MLOps
Overview
Planwise employs MLOps (Machine Learning Operations) practices to streamline the development, deployment, and maintenance of our recommendation models. This document outlines our approach to model versioning, training, evaluation, and deployment.
Model Lifecycle Management
Model Development
Our model development process follows these steps:
- Data Preparation: Process and clean data from various sources
- Experimentation: Test different algorithms and hyperparameters
- Training: Train models on prepared datasets
- Evaluation: Assess model performance using metrics
- Validation: Validate models against business requirements
Model Storage
We version and store all model artifacts in a standardized way:
- Directory Structure:
models/ ├── autoencoder/ │ ├── v1.0.0/ │ │ ├── model.h5 │ │ ├── scaler.save │ │ └── metadata.json │ └── v1.1.0/ │ └── ... ├── svd/ │ └── ... ├── transfer/ │ └── ... └── embeddings/ └── ...
- Metadata File Example:
{ "model_name": "autoencoder_recommender", "version": "1.0.0", "created_at": "2023-05-15T10:30:00Z", "framework": "tensorflow", "framework_version": "2.10.0", "python_version": "3.10.4", "input_shape": [29], "performance": { "validation_loss": 0.142, "test_loss": 0.157 }, "hyperparameters": { "hidden_layers": [16, 8, 16], "learning_rate": 0.001, "dropout_rate": 0.2, "epochs": 100 }, "training_dataset": "final_users_over_20_categories.csv", "description": "Denoising autoencoder with 3 hidden layers" }
Model Training Pipeline
Our automated training pipeline consists of:
- Data Extraction:
- Fetch data from the database and data files
- Apply data cleaning and preprocessing
- Feature Engineering:
- Transform raw data into model-ready features
- Apply normalization and encoding
- Model Training:
- Train models with optimized hyperparameters
- Log training metrics to monitoring system
- Evaluation:
- Calculate performance metrics
- Generate evaluation reports
- Model Registration:
- Register models in model registry
- Store model artifacts with metadata
Training Job Example
def train_autoencoder_model(config):
"""Train autoencoder model with the given configuration."""
# Load and prepare data
data = load_data(config['data_path'])
X_train, X_val = preprocess_data(data)
# Build model
model = build_autoencoder(
input_dim=X_train.shape[1],
hidden_layers=config['hidden_layers'],
dropout_rate=config['dropout_rate']
)
# Train model
history = model.fit(
X_train, X_train, # Autoencoder reconstructs inputs
epochs=config['epochs'],
batch_size=config['batch_size'],
validation_data=(X_val, X_val),
callbacks=get_callbacks(config)
)
# Evaluate model
metrics = evaluate_model(model, X_val)
# Save model and artifacts
version = get_next_version('autoencoder')

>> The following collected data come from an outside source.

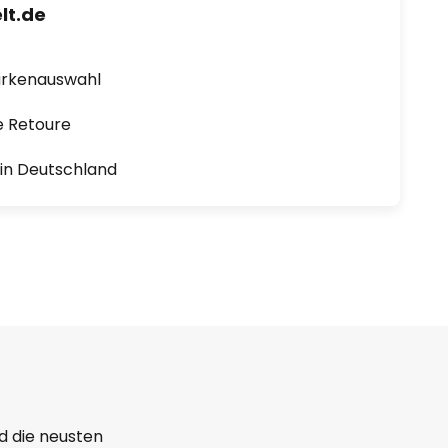
lt.de
arkenauswahl
e Retoure
1 in Deutschland
d die neusten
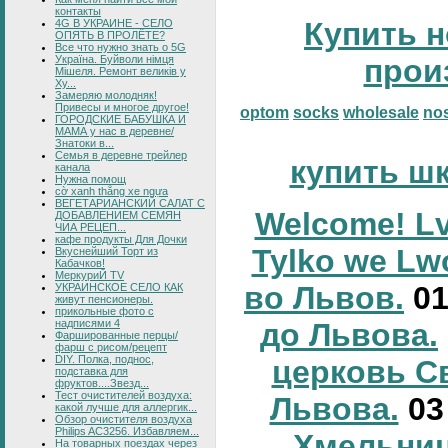
контакты
Купить н
4G В УКРАИНЕ - СЕЛО
ОПЯТЬ В ПРОЛЁТЕ?
Все что нужно знать о 5G
Україна. Буйволи німця
прои
Мішеля. Ремонт великів у
Ху...
Замеряю молодняк!
Привесы и многое другое!
optom
socks
wholesale
no
ГОРОДСКИЕ БАБУШКА И
МАМА у нас в деревне/
Знатоки в...
Семья в деревне трейлер
купить ш
канала
Нужна помощ
cờ xanh thắng xe ngựa
ВЕГЕТАРИАНСКИЙ САЛАТ С
Welcome! Lv
ДОБАВЛЕНИЕМ СЕМЯН
ЧИА РЕЦЕП...
кафе продукты Для Дочки
Tylko we Lw
Вкуснейший Торт из
Кабачков!
МеркуриЙ TV
во Львов.
0
УКРАИНСКОЕ СЕЛО КАК
живут пенсионеры.
прикольные фото с
надписями 4
до Львова.
Фаршированные перцы/
фарш с рисом/рецепт
DIY. Полка, поднос,
церковь С
подставка для
фруктов....Звезд...
Тест очистителей воздуха:
Львова.
0
какой лучше для аллергик...
Обзор очистителя воздуха
Philips AC3256. Избавляем...
Хмельниц
На товарных поездах через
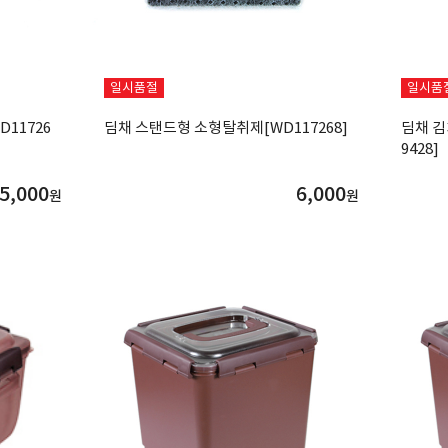
일시품절
일시품
11726
딤채 스탠드형 소형탈취제[WD117268]
딤채 김
9428]
5,000
6,000
원
원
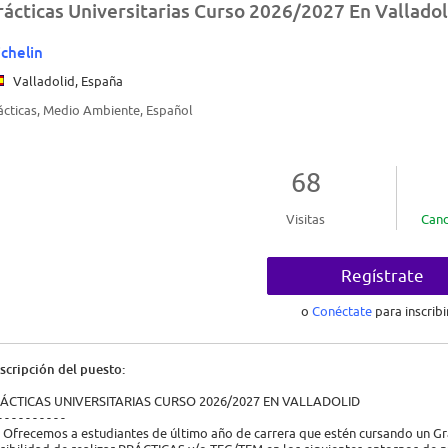
rácticas Universitarias Curso 2026/2027 En Valladol
chelin
Valladolid, España
ácticas, Medio Ambiente, Español
68
Visitas
Cand
Regístrate
o
Conéctate
para inscribi
scripción del puesto:
ÁCTICAS UNIVERSITARIAS CURSO 2026/2027 EN VALLADOLID
- - - - - - - - - -
 Ofrecemos a estudiantes de último año de carrera que estén cursando un Gr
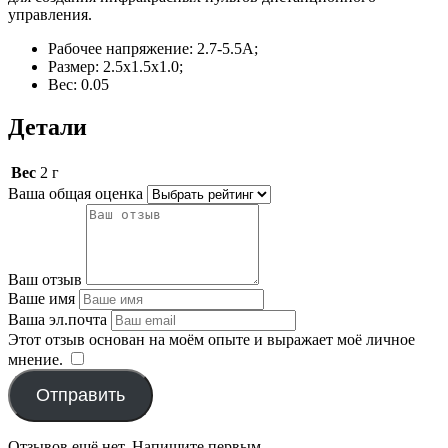
управления.
Рабочее напряжение: 2.7-5.5А;
Размер: 2.5х1.5х1.0;
Вес: 0.05
Детали
Вес
2 г
Ваша общая оценка
Ваш отзыв
Ваше имя
Ваша эл.почта
Этот отзыв основан на моём опыте и выражает моё личное
мнение.
​
Отправить
Отзывов ещё нет. Напишите первым.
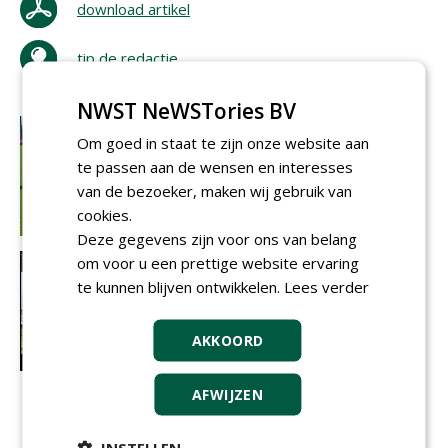
download artikel
tip de redactie
NWST NeWSTories BV
Om goed in staat te zijn onze website aan
te passen aan de wensen en interesses
van de bezoeker, maken wij gebruik van
cookies.
Deze gegevens zijn voor ons van belang
om voor u een prettige website ervaring
te kunnen blijven ontwikkelen.
Lees verder
AKKOORD
AFWIJZEN
INSTELLEN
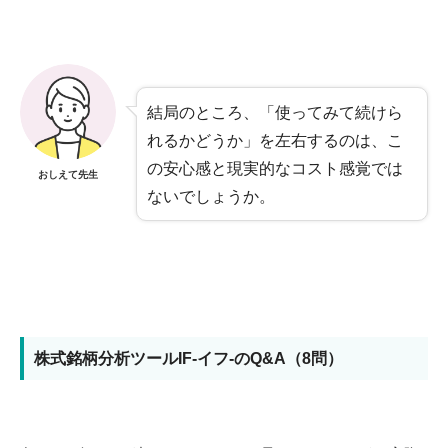
結局のところ、「使ってみて続けら
れるかどうか」を左右するのは、こ
の安心感と現実的なコスト感覚では
おしえて先生
ないでしょうか。
株式銘柄分析ツールIF-イフ-のQ&A（8問）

save_path = f"models/autoencoder/v{version}"
os.makedirs(save_path, exist_ok=True)
model.save(f"{save_path}/model.h5")
joblib.dump(scaler, f"{save_path}/scaler.save")
# Save metadata
metadata = {
"model_name": "autoencoder_recommender",
"version": version,
"created_at": datetime.now().isoformat(),
"framework": "tensorflow",
"framework_version": tf.__version__,
"python_version": platform.python_version(),
"input_shape": [X_train.shape[1]],
"performance": metrics,
"hyperparameters": config,
"training_dataset": os.path.basename(config['data_path']),
"description": config['description']
}
with open(f"{save_path}/metadata.json", 'w') as f:
json.dump(metadata, f, indent=2)
return model, metrics, save_path
Model Evaluation
We evaluate models using multiple techniques:
Offline Evaluation
- Metrics: RMSE, MAE, precision, recall, F1-score
- Cross-Validation: k-fold cross-validation for robust performance estimation
- Benchmark Comparison: Compare against baseline and previous versions
Online Evaluation
- A/B Testing: Test new models against current production models
- User Feedback: Collect explicit and implicit user feedback
- Business Metrics: Track recommendation clicks, conversion rates, etc.
Model Deployment
Our model deployment process ensures smooth transitions and minimal downtime:
Deployment Options
- Direct Model Loading:
- Load models directly in the API service
- Best for smaller models with lower latency requirements
- Containerized Model Serving:
- Package models in Docker containers
- Deploy as separate microservices
- Use TensorFlow Serving or similar tools
- Serverless Inference:
- Deploy models to serverless platforms
- Ideal for variable load patterns
Deployment Process
- Model Selection: Choose the model version to deploy
- Canary Deployment: Roll out to a small percentage of traffic
- Monitoring: Monitor performance metrics and errors
- Progressive Rollout: Gradually increase traffic to new model
- Rollback Plan: Maintain ability to revert to previous version
Model Monitoring
Continuous monitoring is essential for maintaining model quality:
Key Monitoring Areas
- Model Performance: Track prediction quality metrics
- Prediction Drift: Detect shifts in prediction patterns
- Data Drift: Monitor changes in input data distribution
- Resource Usage: Track memory, CPU, and latency
- Business Metrics: Monitor engagement with recommendations
Monitoring Dashboard
Our monitoring dashboard displays:
- Real-time performance metrics
- Request/response logs
- Error rates and types
- Resource utilization
- Data distribution visualizations
Continuous Improvement
We maintain a feedback loop for model improvements:
- Data Collection: Continuously gather new data
- Hypothesis Testing: Test ideas for model improvements
- Periodic Retraining: Update models with new data
- Algorithm Updates: Evaluate and implement new algorithms
- Feature Engineering: Develop new features to improve performance
Tools and Infrastructure
Our MLOps infrastructure uses:
- Version Control: Git for code, DVC for model artifacts
- CI/CD: GitHub Actions for automated pipelines
- Model Registry: Custom model storage with versioning
- Monitoring: Prometheus and Grafana
- Experiment Tracking: MLflow for experiment management
- Containerization: Docker for reproducible environments
- Infrastructure as Code: Terraform for infrastructure management
Best Practices
Our MLOps approach follows these best practices:
- Reproducibility: All experiments and deployments are reproducible
- Versioning: Code, data, and models are versioned
- Automation: Training and deployment processes are automated
- Testing: Models undergo rigorous testing before deployment
- Documentation: Models are well-documented with metadata
- Monitoring: Continuous monitoring for model health
- Security: Model artifacts and data are securely managed